Ich kann mich aber erinnern das meine Kritik damals zeredet wurde. 😉
Ganz einfach: Der Kerkermeister wurde nicht endgültig besiegt. Er hat den Sieg über sich seit 15.000 Jahren geplant. Die Helden, seine Marionetten, sollen (und sie tun es auch!) nur denken, sie hätten ihn besiegt. Cho ist einfach nur ein weiteres Puzzleteil des Kerkermeisters. Denn Cho ist lediglich eine Fingerpuppe vom allwissenden, allmächtigen, alldurchdringenden Kerkermeisters. Der Kerkermeister weiß alles, kann alles und ist Anfang und Ende zugleich. Der Kerkermeister IST Warcraft.

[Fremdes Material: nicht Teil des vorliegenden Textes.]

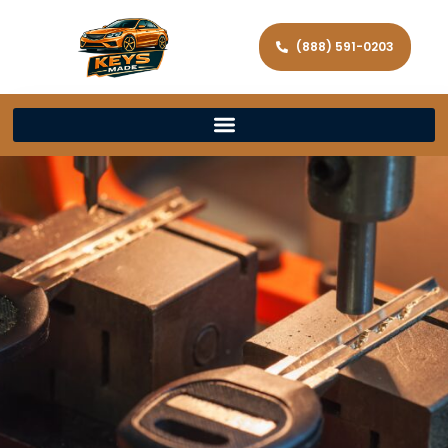
(888) 591-0203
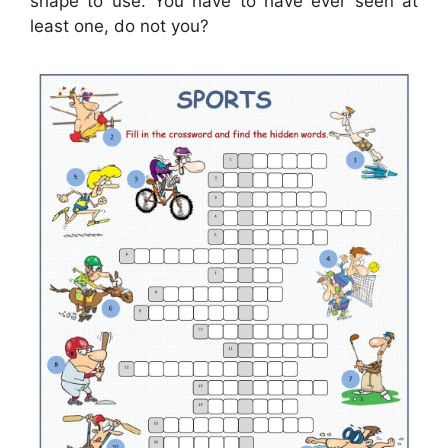
shape to use. You have to have ever seen at
least one, do not you?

(Sorry, aber mit dem Kerkermeister hat Blizzard die gesamte Geschichte nachhaltig und für immer zerstört. So lange der Kerkermeister nicht offiziell als nicht existent betitelt wird und die gesamte Handlung des entsprechenden Addons aus dem Spiel gelöscht wird, ist die Story von Warcraft für die Tonne. Ich habe die Story immer mit Interesse verfolgt, aber seit dem der Kerkermeister das ultimative Böse/Gute/Neutrale und was auch immer ist, der selbst die Titanten, Dämonen, Leere, uvm. wie kleine Fingerpuppen zappeln lässt, hat Warcraft für mich jegliche Glaubwürdigkeit verloren…)

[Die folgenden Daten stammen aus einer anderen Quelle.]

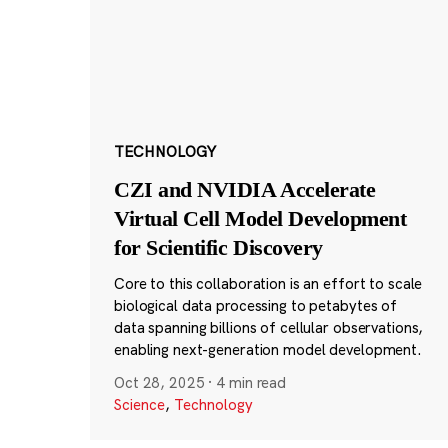
TECHNOLOGY
CZI and NVIDIA Accelerate
Virtual Cell Model Development
for Scientific Discovery
Core to this collaboration is an effort to scale
biological data processing to petabytes of
data spanning billions of cellular observations,
enabling next-generation model development.
Oct 28, 2025
·
4 min read
Science
,
Technology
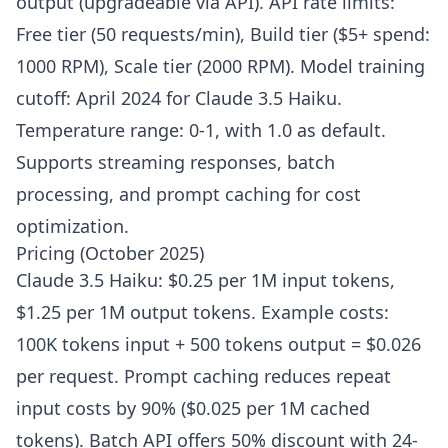
output (upgradeable via API). API rate limits:
Free tier (50 requests/min), Build tier ($5+ spend:
1000 RPM), Scale tier (2000 RPM). Model training
cutoff: April 2024 for Claude 3.5 Haiku.
Temperature range: 0-1, with 1.0 as default.
Supports streaming responses, batch
processing, and prompt caching for cost
optimization.
Pricing (October 2025)
Claude 3.5 Haiku: $0.25 per 1M input tokens,
$1.25 per 1M output tokens. Example costs:
100K tokens input + 500 tokens output = $0.026
per request. Prompt caching reduces repeat
input costs by 90% ($0.025 per 1M cached
tokens). Batch API offers 50% discount with 24-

Wenn ich ein ganzes Addon auf einen Charakter aufbaue und diesen dann ignoriere, als hätte es ihn nicht gegeben, dann ist das schon ein ganz schön großer Haufen Dummheit.
Da kommt bestimmt bald die Erklärung, dass das Ganze nur eine Traumgeschichte war, eine Simulation ohne Wahrheitsgehalt, die “Matrix”… und Sylvanas eigentlich eine Gute ist. Das Ganze also nur ein böser Traum, eigentlich als Scherz gedacht, und wir tun so, als gäbe es das Addon garnicht und wer jetzt darauf herumreitet ist nur ein Mießmacher, der die tolle Arbeit der Entwickler nicht würdigt.
Ja, und diese Simulation oder Matrix wurde vom Kerkermeister geschaffen, damit die “Helden” (also Marionetten des allmächtigen Meisters) sich in Sicherheit wägen und ihr Spiel unbeirrt fortführen. Wobei das auch egal ist. Selbst wenn eine Fingerpuppe Fragen stellen sollte oder das ganze Sein hinterfragt, ist auch dies ein langer Plan des Kerkermeisters gewesen!